Target-date, or life cycle, funds are the cruise control of investing. After you choose which fund to invest in, the fund does all the work for you. You don’t have to think about it again until retirement.

Many target-date mutual funds are funds of funds. They hold a selection of equity funds, such as large-cap, small-cap and international funds, and a selection of fixed-income funds of multiple durations and yields.

The appeal of target-date funds is that they take care of all the asset allocation and rebalancing for you. It’s a balancing act of managing market risk, inflation risk and longevity risk.

Typically, an investor picks a target date around the time he plans to retire. When the investor is young, the fund focuses on growth and mostly holds stock funds. But as the investor gets closer to retirement, the fund’s asset allocation becomes more conservative and focuses on fixed income. The changing asset allocation is called the glide path.

Target-date funds hit the public consciousness after the Pension Protection Act of 2006. The legislation allowed 401(k) plan sponsors to make life cycle funds the default investments for participants who didn’t choose their own funds. The logic was that since investors were now in charge of their own retirement funds, sitting in cash wasn’t going to get them there.

“For the past nine years that we’ve been keeping track, there has been double-digit growth in assets, ever since Pension Protection came out,” said Janet Yang, Morningstar’s target-date fund analyst.
In 2006, of all the 401(k) plans, 57 offered target-date funds. In 2012 the number had jumped to 72, according to the Investment Company Institute.

In 2006, only 19% of 401(k) plan participants held target-date funds. Six years later it was 41%. Also, in 2006 target-date funds made up only 5% of 401(k) assets. By 2012 that had jumped to 15%.
By the end of Q2 2012, target-date mutual funds held $678 billion, said Sarah Holden, the ICI’s senior director of retirement and investor research. The majority of those assets were held in retirement accounts. Defined contribution plans held 68% of the total, and individual retirement accounts 20%. The rest was in the personal accounts of investors looking for the glide path approach.
Vanguard, Fidelity and T. Rowe Price have the largest target-date funds.

Families of target-date funds can have different philosophies, which can lead to wide dispersions in the holdings, returns and fees for funds with the same target year. Recently, fees have become a big issue, and that has helped move plan sponsors toward index-based funds.
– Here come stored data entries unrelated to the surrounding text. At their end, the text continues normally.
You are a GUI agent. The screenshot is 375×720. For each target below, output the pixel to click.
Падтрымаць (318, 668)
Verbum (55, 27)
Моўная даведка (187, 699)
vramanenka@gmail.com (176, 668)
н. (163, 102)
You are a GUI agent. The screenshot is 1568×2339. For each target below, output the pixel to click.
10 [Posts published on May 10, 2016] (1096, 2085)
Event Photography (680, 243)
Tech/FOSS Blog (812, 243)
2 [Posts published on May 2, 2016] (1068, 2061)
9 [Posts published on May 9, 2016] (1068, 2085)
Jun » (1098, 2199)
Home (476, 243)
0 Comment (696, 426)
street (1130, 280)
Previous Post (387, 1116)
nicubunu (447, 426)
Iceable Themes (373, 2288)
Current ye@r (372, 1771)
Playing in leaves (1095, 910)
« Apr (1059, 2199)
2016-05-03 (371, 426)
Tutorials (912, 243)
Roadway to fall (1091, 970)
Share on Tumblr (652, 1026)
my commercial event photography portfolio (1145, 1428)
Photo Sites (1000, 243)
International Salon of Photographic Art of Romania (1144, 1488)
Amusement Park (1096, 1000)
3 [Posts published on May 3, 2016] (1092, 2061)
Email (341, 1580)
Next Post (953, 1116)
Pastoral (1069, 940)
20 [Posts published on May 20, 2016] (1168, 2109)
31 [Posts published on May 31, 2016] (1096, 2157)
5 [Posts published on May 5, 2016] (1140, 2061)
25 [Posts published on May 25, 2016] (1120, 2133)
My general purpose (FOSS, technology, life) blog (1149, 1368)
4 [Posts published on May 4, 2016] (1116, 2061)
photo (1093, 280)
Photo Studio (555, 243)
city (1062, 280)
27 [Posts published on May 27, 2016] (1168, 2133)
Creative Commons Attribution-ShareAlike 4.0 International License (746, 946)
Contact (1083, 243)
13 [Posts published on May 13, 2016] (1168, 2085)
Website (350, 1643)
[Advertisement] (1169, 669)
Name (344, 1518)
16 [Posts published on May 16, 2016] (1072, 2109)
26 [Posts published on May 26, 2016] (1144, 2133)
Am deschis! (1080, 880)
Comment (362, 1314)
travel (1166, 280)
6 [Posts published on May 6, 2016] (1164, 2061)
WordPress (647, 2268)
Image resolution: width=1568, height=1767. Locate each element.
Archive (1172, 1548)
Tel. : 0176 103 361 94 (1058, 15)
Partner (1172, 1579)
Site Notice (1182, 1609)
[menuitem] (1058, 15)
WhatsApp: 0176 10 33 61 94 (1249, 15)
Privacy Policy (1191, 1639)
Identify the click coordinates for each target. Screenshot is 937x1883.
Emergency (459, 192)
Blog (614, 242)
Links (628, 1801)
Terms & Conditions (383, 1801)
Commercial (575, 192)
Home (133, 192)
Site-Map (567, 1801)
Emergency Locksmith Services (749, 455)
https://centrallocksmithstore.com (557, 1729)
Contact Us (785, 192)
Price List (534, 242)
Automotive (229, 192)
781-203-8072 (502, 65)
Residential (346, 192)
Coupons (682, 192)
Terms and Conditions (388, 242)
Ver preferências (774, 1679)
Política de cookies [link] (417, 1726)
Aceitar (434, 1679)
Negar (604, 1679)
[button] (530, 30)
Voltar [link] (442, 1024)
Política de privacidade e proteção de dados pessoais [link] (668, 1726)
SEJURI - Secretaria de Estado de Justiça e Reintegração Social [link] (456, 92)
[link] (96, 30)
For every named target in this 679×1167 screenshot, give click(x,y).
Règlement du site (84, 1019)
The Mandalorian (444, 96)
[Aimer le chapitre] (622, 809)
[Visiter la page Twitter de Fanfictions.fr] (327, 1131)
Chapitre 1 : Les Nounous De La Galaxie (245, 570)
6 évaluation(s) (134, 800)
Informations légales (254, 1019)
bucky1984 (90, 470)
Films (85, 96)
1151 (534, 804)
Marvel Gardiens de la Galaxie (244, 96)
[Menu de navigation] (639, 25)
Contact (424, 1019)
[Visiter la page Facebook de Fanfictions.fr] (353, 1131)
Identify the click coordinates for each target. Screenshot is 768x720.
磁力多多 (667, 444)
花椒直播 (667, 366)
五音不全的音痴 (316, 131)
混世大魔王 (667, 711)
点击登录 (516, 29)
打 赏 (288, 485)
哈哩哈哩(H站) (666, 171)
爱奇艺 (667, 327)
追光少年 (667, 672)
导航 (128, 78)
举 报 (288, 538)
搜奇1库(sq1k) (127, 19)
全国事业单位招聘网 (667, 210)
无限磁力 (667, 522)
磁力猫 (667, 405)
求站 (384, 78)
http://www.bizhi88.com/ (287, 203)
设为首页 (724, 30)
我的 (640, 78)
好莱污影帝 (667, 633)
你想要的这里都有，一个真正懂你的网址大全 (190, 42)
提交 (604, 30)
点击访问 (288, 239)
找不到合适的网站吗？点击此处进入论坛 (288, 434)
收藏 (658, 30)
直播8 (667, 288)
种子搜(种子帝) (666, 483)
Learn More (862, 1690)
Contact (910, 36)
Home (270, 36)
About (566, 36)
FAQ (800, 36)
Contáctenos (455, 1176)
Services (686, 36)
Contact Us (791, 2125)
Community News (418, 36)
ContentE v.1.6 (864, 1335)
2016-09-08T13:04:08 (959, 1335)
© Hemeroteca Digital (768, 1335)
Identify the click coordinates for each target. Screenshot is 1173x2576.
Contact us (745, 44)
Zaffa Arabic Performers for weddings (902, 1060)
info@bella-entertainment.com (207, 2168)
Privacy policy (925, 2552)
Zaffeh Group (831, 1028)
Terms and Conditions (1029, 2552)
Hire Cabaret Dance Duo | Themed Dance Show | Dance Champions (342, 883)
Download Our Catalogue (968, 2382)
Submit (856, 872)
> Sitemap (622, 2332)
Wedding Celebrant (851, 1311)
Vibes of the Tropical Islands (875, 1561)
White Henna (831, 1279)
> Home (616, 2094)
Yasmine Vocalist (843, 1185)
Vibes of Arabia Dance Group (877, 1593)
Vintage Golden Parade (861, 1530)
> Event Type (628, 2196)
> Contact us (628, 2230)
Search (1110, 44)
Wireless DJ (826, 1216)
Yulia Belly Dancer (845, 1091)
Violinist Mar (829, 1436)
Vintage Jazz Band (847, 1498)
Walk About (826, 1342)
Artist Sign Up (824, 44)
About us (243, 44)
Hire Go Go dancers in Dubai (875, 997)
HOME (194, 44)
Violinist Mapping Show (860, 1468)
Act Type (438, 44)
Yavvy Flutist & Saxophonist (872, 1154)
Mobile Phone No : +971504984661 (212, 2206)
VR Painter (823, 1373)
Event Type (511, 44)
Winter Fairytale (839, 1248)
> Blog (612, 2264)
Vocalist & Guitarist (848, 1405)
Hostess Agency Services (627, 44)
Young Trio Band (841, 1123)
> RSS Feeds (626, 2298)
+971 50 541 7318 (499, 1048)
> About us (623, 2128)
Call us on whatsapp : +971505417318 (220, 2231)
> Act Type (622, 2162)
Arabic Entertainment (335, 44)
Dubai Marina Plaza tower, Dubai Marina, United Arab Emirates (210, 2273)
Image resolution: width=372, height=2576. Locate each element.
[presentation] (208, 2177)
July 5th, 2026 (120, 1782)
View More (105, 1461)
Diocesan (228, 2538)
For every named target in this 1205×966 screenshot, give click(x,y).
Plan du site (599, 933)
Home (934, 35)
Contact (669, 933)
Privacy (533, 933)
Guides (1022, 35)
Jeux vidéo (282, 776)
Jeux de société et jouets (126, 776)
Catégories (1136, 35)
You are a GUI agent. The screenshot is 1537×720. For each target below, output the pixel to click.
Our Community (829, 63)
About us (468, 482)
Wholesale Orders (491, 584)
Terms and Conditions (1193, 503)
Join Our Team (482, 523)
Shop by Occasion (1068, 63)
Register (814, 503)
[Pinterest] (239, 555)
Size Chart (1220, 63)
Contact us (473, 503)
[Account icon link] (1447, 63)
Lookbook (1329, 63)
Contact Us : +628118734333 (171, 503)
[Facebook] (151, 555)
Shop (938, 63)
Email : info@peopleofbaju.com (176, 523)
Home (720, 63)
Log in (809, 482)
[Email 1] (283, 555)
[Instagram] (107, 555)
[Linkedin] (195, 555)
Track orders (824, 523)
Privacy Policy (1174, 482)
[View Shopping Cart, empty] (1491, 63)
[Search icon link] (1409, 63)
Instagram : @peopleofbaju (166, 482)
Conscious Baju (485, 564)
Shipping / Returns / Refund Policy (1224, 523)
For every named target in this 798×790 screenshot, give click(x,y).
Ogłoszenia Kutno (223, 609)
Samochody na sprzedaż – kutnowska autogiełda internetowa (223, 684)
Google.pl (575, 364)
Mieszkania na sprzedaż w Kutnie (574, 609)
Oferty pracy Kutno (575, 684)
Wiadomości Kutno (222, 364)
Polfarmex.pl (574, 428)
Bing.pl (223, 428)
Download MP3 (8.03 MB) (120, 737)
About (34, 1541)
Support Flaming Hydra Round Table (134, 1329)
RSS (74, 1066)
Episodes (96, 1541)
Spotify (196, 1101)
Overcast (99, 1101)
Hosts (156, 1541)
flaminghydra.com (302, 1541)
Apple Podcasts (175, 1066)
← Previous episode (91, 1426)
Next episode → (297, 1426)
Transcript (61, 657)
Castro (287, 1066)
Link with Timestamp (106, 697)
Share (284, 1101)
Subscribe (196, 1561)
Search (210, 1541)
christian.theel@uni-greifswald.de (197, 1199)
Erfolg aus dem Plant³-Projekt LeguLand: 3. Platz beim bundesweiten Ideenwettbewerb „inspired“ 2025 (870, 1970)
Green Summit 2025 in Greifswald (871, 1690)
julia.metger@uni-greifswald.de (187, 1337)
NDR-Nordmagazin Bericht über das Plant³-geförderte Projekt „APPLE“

“Each client’s needs are going to be different,” said Don Wilson, chief investment officer at BrightWorth, an Atlanta asset manager. “Some target-date funds will be too risky, while others won’t be risky enough.”

Wilson said that if the investor picks his 65th birthday as the target date, he may have 20 years of retirement ahead of him. He may need to have more equities to help his account grow and outpace inflation. The target-date fund may not be taking this into account.

The only ETF provider with target-date portfolios now is Deutsche X-trackers.